Shadow MCP is the unknown half of your agent’s attack surface. Your developers installed Model Context Protocol servers during exploration, your AI IDE suggested a few more, and your CI pipeline pulls a couple through package dependencies. Nobody kept a list. Nobody reviewed the code. The agent is connecting to all of them.
Mend.io published an early public write-up on shadow MCP as unauthorized AI connectivity in your codebase. The category is now tracked as MCP09:2025 Shadow MCP Servers in the OWASP MCP Top 10 (beta, 2026). Credit where it’s due: Mend helped push the problem into the open before most teams had an inventory for it.
This page is the reference for how shadow MCP happens, how to find it, and how to turn unknown server sprawl into a governed inventory.
What is shadow MCP
Shadow MCP is any Model Context Protocol server connected to an AI agent without formal approval, inventory tracking, or security review. The connection works. The agent uses the tools. The organization has no record of it.
Think of it as shadow IT for agent tool surfaces. Shadow IT describes the SaaS apps employees use without asking security. Shadow MCP describes the servers agents talk to without asking anyone. The shape is similar. The blast radius is different. A shadow IT app runs when a human opens it. A shadow MCP server runs every time the agent starts a session, and agents iterate faster than humans. A server a person uses five times a day might get called five hundred times by an autonomous workflow. Every call is a trust crossing.
OWASP’s MCP09:2025 entry describes shadow MCP as “unapproved or unsupervised deployments of Model Context Protocol instances that operate outside the organization’s formal security governance.” The language is close to Mend’s write-up, and both point to the same governance problem.

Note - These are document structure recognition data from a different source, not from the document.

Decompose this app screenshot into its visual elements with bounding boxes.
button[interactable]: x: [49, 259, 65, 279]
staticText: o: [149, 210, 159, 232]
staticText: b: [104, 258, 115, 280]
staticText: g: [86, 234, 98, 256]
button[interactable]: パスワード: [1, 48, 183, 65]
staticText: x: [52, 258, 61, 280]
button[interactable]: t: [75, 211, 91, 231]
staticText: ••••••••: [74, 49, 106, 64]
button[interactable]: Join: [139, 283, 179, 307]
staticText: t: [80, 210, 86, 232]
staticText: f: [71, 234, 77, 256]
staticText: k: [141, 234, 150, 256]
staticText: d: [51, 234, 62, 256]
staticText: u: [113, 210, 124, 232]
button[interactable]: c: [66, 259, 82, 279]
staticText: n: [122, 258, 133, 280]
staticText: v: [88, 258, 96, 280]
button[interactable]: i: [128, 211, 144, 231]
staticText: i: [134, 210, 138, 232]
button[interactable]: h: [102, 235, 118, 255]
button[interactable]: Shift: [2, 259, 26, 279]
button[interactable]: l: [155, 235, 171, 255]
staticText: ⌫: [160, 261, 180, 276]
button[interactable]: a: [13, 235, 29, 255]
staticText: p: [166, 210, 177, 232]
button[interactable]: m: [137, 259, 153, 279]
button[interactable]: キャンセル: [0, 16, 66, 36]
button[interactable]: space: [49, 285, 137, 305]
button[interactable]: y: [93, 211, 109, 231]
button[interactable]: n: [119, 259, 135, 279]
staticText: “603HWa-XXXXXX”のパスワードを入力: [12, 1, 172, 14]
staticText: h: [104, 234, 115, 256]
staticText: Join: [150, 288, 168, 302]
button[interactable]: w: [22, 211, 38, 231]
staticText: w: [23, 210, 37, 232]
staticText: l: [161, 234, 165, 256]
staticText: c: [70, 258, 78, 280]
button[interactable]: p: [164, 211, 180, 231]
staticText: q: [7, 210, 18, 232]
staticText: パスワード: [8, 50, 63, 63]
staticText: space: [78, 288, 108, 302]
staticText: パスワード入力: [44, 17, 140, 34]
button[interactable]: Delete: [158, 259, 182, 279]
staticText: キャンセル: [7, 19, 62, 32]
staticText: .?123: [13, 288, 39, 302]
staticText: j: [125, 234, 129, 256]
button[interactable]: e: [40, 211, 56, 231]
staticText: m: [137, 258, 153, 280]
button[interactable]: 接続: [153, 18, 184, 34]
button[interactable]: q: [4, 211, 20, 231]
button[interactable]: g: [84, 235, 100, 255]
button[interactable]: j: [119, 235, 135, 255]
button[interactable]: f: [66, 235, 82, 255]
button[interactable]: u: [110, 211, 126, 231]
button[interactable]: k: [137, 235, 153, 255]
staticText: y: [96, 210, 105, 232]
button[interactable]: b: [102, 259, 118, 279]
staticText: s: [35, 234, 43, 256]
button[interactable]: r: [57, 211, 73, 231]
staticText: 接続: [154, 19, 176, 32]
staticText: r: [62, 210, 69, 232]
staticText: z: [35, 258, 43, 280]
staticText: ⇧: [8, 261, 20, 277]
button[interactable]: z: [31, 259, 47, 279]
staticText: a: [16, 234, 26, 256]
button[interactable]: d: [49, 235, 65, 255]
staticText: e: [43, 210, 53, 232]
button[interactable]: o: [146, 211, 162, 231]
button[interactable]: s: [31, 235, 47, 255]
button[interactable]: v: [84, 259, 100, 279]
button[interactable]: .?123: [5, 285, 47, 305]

Shadow MCP is not the same as tool poisoning. Tool poisoning is a malicious description hidden inside a known server. Shadow MCP is an unknown server. You can have a shadow MCP server that is completely benign and still create governance or audit problems, because the issue is inventory and control, not just malice. You can also have a poisoned tool inside an approved server, and that’s a different failure mode that needs different defenses. Most teams have both problems at once.
How shadow MCP happens
Shadow MCP doesn’t require anyone to do anything wrong. It emerges from friction-free installation combined with a protocol designed for convenience. Six root causes account for almost every case.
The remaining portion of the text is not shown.